Stored data entries
------------------------------
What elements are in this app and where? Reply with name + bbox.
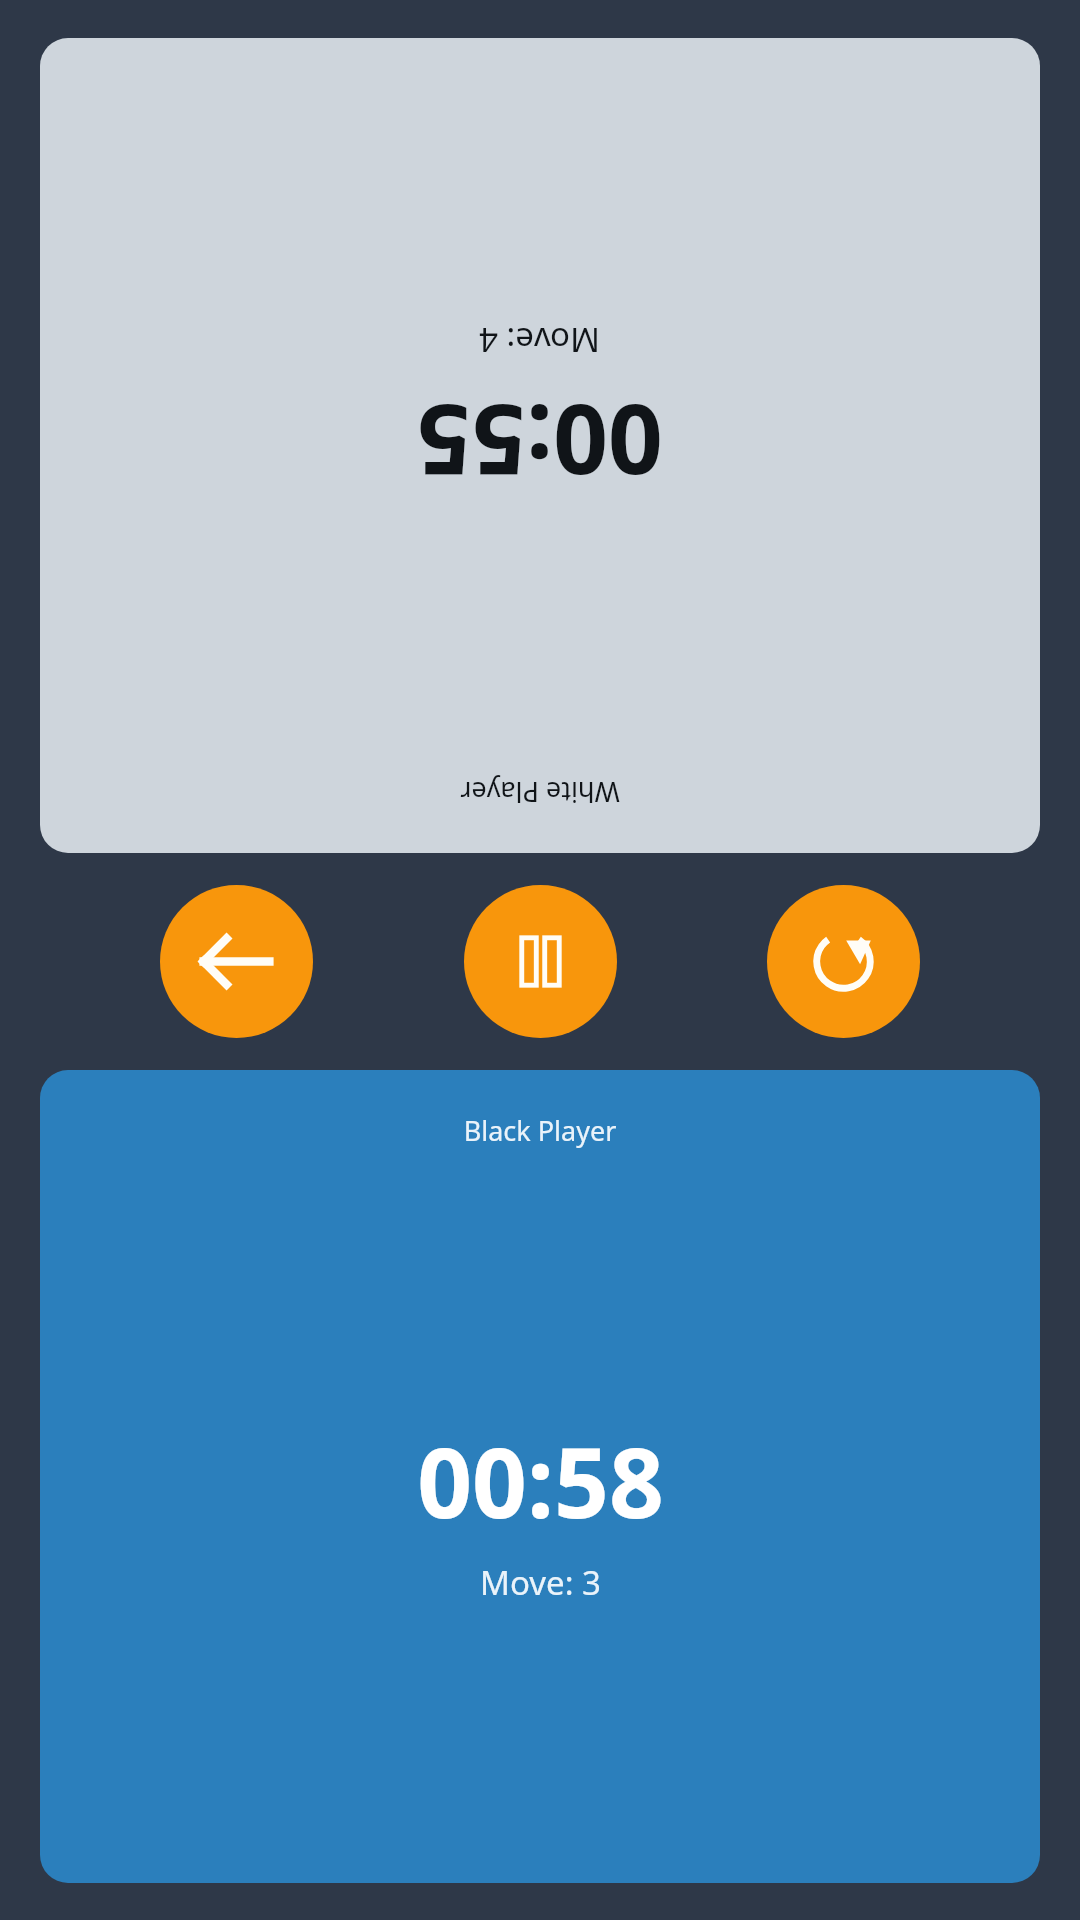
button[interactable]: White Player <box>40 38 1040 853</box>
staticText: 00:58 <box>417 1415 664 1546</box>
button[interactable]: Pause <box>464 885 617 1038</box>
button[interactable]: Back <box>160 885 313 1038</box>
staticText: Move: 4 <box>479 318 600 363</box>
staticText: White Player <box>40 774 1040 811</box>
button[interactable]: Restart <box>767 885 920 1038</box>
staticText: Black Player <box>40 1112 1040 1149</box>
button[interactable]: Black Player <box>40 1070 1040 1883</box>
staticText: Move: 3 <box>480 1560 601 1605</box>
staticText: 00:55 <box>416 377 663 508</box>
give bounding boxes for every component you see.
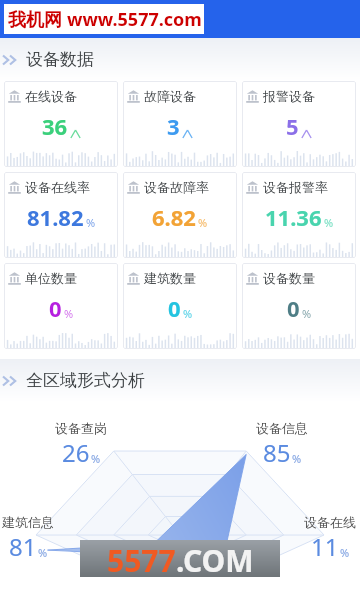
staticText: 26 [62,436,90,469]
staticText: % [324,215,334,230]
staticText: 6.82 [152,202,196,232]
button[interactable]: 在线设备 [4,81,118,167]
staticText: 设备数据 [26,49,94,70]
staticText: 5 [286,111,299,141]
staticText: 报警设备 [263,88,315,104]
staticText: 故障设备 [144,88,196,104]
staticText: % [91,451,101,466]
staticText: 11 [311,530,339,563]
staticText: 设备在线率 [25,179,90,195]
staticText: 85 [263,436,291,469]
staticText: 在线设备 [25,88,77,104]
staticText: % [38,545,48,560]
staticText: 11.36 [265,202,322,232]
staticText: 单位数量 [25,270,77,286]
staticText: 设备在线 [304,514,356,530]
button[interactable]: 设备数量 [242,263,356,349]
button[interactable]: Section marker [0,359,360,402]
button[interactable]: 单位数量 [4,263,118,349]
button[interactable]: 设备报警率 [242,172,356,258]
staticText: 0 [287,293,300,323]
staticText: 5577 [107,540,176,577]
staticText: 设备故障率 [144,179,209,195]
button[interactable]: 报警设备 [242,81,356,167]
button[interactable]: Section marker [0,38,360,81]
staticText: 建筑信息 [2,514,54,530]
staticText: 我机网 [8,7,67,32]
staticText: % [64,306,74,321]
staticText: % [302,306,312,321]
staticText: 设备数量 [263,270,315,286]
staticText: 设备报警率 [263,179,328,195]
staticText: 全区域形式分析 [26,370,145,391]
staticText: % [183,306,193,321]
staticText: 设备查岗 [55,420,107,436]
button[interactable]: 故障设备 [123,81,237,167]
staticText: 3 [167,111,180,141]
other: Section marker [2,373,22,389]
staticText: % [292,451,302,466]
staticText: 建筑数量 [144,270,196,286]
staticText: 0 [168,293,181,323]
staticText: % [198,215,208,230]
button[interactable]: 建筑数量 [123,263,237,349]
staticText: % [86,215,96,230]
staticText: 81.82 [27,202,84,232]
staticText: .COM [176,540,254,577]
staticText: % [340,545,350,560]
staticText: 81 [9,530,37,563]
other: Section marker [2,52,22,68]
button[interactable]: 设备在线率 [4,172,118,258]
staticText: 0 [49,293,62,323]
staticText: 设备信息 [256,420,308,436]
button[interactable]: 设备故障率 [123,172,237,258]
staticText: 36 [42,111,68,141]
staticText: www.5577.com [67,7,202,32]
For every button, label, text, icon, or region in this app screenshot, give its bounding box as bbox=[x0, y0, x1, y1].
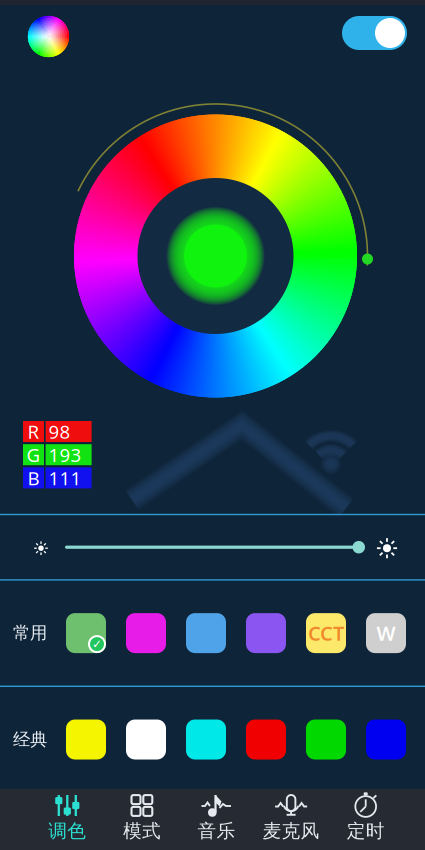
button[interactable]: 麦克风 bbox=[254, 786, 328, 850]
staticText: 模式 bbox=[123, 820, 161, 842]
button[interactable]: Colour preset bbox=[246, 613, 286, 653]
staticText: 音乐 bbox=[198, 820, 236, 842]
button[interactable]: Colour preset bbox=[186, 613, 226, 653]
staticText: 111 bbox=[49, 466, 82, 490]
button[interactable]: CCT bbox=[306, 613, 346, 653]
button[interactable]: W bbox=[366, 613, 406, 653]
staticText: 193 bbox=[49, 442, 82, 467]
button[interactable]: Power bbox=[342, 16, 407, 50]
button[interactable]: Colour preset bbox=[246, 720, 286, 760]
staticText: W bbox=[376, 620, 396, 646]
button[interactable]: 定时 bbox=[328, 786, 403, 850]
button[interactable]: Colour preset bbox=[306, 720, 346, 760]
button[interactable]: 模式 bbox=[105, 786, 179, 850]
staticText: ✓ bbox=[92, 637, 102, 651]
button[interactable]: Colour preset bbox=[66, 720, 106, 760]
button[interactable]: Colour preset bbox=[126, 720, 166, 760]
staticText: 常用 bbox=[13, 622, 47, 644]
staticText: CCT bbox=[308, 620, 344, 646]
staticText: 经典 bbox=[13, 729, 47, 750]
button[interactable]: Colour preset bbox=[126, 613, 166, 653]
button[interactable]: 音乐 bbox=[179, 786, 254, 850]
button[interactable]: 调色 bbox=[30, 786, 105, 850]
button[interactable]: Colour mode bbox=[0, 0, 425, 75]
button[interactable]: Colour preset bbox=[366, 720, 406, 760]
staticText: G bbox=[26, 442, 40, 467]
button[interactable]: Colour preset bbox=[66, 613, 106, 653]
staticText: 麦克风 bbox=[263, 820, 320, 842]
staticText: 调色 bbox=[48, 820, 86, 842]
staticText: 98 bbox=[49, 419, 71, 444]
staticText: B bbox=[28, 466, 40, 490]
staticText: 定时 bbox=[347, 820, 385, 842]
button[interactable]: Colour preset bbox=[186, 720, 226, 760]
staticText: R bbox=[28, 419, 40, 444]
------------------------------
= Action item =
Note every line of the records that holds the word "Black", and copy it.

= Finished exercise =
staticText: Black Player <box>40 1112 1040 1149</box>
button[interactable]: Black Player <box>40 1070 1040 1883</box>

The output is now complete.